Escolas particulares do Distrito Federal podem aumentar o piso salarial dos professores. O acordo foi proposto pelo Tribunal Superior do Trabalho (TST) e ainda vai ser apreciado por professores e donos de escolas. 
 
O ministro do TST Fernando Eizo Ono mediou a audiência de conciliação que colocou, de um lado, representantes do Sindicato dos Estabelecimentos Particulares de Ensino do Distrito Federal e, do outro, o sindicato que representa os professores em estabelecimentos particulares.
 
Durante a conciliação, o aumento do piso salarial dos professores foi proposto pelo ministro. Para a data-base maio de 2015, de acordo com a sugestão, a hora-aula deve ser de R$ 9,75. E para 2016, a hora-aula deve ser de R$ 12,00.
 
Os pisos para os coordenadores e orientadores educacionais serão os mesmos da hora-aula dos professores da Educação Infantil, proporcional à jornada de trabalho, considerando a jornada máxima de 44 horas semanais. 

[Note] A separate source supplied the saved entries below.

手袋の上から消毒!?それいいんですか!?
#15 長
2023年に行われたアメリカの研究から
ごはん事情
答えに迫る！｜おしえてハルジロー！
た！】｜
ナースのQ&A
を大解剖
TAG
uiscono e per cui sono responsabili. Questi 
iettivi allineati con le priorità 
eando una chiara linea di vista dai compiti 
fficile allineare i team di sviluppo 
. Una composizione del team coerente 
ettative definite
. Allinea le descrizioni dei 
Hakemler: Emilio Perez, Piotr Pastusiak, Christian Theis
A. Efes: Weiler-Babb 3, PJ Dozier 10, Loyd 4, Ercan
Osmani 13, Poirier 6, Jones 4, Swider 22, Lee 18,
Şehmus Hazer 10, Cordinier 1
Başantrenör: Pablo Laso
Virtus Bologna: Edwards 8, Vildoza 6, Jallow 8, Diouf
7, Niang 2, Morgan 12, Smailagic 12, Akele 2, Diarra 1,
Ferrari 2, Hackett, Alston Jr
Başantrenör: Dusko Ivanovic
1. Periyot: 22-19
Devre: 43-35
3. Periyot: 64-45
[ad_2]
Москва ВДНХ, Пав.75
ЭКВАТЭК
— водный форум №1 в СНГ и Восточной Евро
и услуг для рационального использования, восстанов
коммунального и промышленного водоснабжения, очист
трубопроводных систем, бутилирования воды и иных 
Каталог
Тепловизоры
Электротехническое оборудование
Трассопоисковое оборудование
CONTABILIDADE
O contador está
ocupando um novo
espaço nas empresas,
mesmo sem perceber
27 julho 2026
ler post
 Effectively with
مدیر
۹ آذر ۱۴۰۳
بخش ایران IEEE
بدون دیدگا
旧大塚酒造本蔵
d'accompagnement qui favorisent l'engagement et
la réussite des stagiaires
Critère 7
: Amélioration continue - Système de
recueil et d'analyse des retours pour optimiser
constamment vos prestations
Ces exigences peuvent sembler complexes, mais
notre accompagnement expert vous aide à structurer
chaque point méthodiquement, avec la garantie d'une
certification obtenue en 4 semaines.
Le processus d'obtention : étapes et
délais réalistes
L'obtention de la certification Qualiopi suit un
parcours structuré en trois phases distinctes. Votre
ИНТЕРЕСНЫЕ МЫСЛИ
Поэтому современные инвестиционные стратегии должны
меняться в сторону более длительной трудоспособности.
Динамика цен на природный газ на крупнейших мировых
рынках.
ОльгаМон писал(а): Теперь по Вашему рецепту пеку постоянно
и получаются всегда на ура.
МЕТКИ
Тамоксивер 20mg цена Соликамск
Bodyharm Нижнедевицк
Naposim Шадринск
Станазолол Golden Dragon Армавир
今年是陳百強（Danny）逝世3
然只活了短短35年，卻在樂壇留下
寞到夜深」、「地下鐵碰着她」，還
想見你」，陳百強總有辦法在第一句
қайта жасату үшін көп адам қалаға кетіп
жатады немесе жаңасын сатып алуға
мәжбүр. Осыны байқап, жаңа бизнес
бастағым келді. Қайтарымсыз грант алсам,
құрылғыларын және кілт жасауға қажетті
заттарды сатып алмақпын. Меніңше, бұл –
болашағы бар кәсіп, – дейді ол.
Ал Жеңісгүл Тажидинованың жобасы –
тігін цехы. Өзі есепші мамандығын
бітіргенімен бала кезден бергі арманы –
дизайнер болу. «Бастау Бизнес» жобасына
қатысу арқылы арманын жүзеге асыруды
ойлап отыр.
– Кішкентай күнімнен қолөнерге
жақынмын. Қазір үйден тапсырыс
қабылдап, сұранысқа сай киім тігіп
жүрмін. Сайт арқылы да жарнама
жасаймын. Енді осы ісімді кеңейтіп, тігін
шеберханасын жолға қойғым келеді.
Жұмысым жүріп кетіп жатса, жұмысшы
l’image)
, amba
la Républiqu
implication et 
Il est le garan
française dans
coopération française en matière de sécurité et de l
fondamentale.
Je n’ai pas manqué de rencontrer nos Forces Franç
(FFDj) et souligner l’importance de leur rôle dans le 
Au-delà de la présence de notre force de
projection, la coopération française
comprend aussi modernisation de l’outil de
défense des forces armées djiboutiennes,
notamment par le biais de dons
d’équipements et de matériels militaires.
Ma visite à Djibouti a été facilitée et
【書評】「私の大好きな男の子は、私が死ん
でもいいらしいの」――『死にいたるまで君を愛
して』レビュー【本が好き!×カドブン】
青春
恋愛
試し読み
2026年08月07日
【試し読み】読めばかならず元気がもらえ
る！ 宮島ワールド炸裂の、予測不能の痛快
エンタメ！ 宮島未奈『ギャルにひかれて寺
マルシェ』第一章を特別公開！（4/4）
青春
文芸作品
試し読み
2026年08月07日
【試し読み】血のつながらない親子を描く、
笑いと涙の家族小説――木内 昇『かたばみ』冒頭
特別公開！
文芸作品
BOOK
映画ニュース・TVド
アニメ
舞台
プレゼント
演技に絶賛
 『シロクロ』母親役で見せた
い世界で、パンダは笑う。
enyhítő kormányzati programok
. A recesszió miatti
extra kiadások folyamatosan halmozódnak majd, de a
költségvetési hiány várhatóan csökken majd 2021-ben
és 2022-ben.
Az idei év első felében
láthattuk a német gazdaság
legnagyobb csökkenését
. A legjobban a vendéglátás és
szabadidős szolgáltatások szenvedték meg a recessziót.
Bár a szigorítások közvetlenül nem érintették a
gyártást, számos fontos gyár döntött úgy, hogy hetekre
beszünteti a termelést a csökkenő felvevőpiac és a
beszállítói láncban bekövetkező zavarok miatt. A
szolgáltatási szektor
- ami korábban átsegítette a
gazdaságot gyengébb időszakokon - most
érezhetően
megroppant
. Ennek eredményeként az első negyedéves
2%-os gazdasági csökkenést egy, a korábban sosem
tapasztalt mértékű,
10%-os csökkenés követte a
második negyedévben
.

Além disso, o reajuste deve ser calculado pelo INPC integral de 2015, com ganho real de 8,34% e abono de 10,6%. Para 2016, o além do INPC integral, deve ser de 2% o ganho real, sem abono. 
 
O pagamento deve ser negociado diretamente entre as partes, exceto o abono. As propostas ainda vão ser apreciadas pelas duas categorias.
 
"Eu imagino que, acima de tudo, nós temos que trabalhar em prol da educação, que é o campo que atuamos.
Felizmente, encontramos no ministro Fernando Ono esse amparo de razoabilidade para que chegássemos a um consenso e isso pacifica a relação entre as duas categorias, melhorando o ambiente de trabalho", defendeu Álvaro Moreira, presidente do Sinep. 
 
"Acredito de fato que é uma proposta positiva, que contém principalmente o piso salarial, que foi nossa principal bandeira. Vamos submeter a assembleia para que aprove de fato para assinarmos a convenção coletiva", comemorou Karina Barbosa, presidente do Simprop.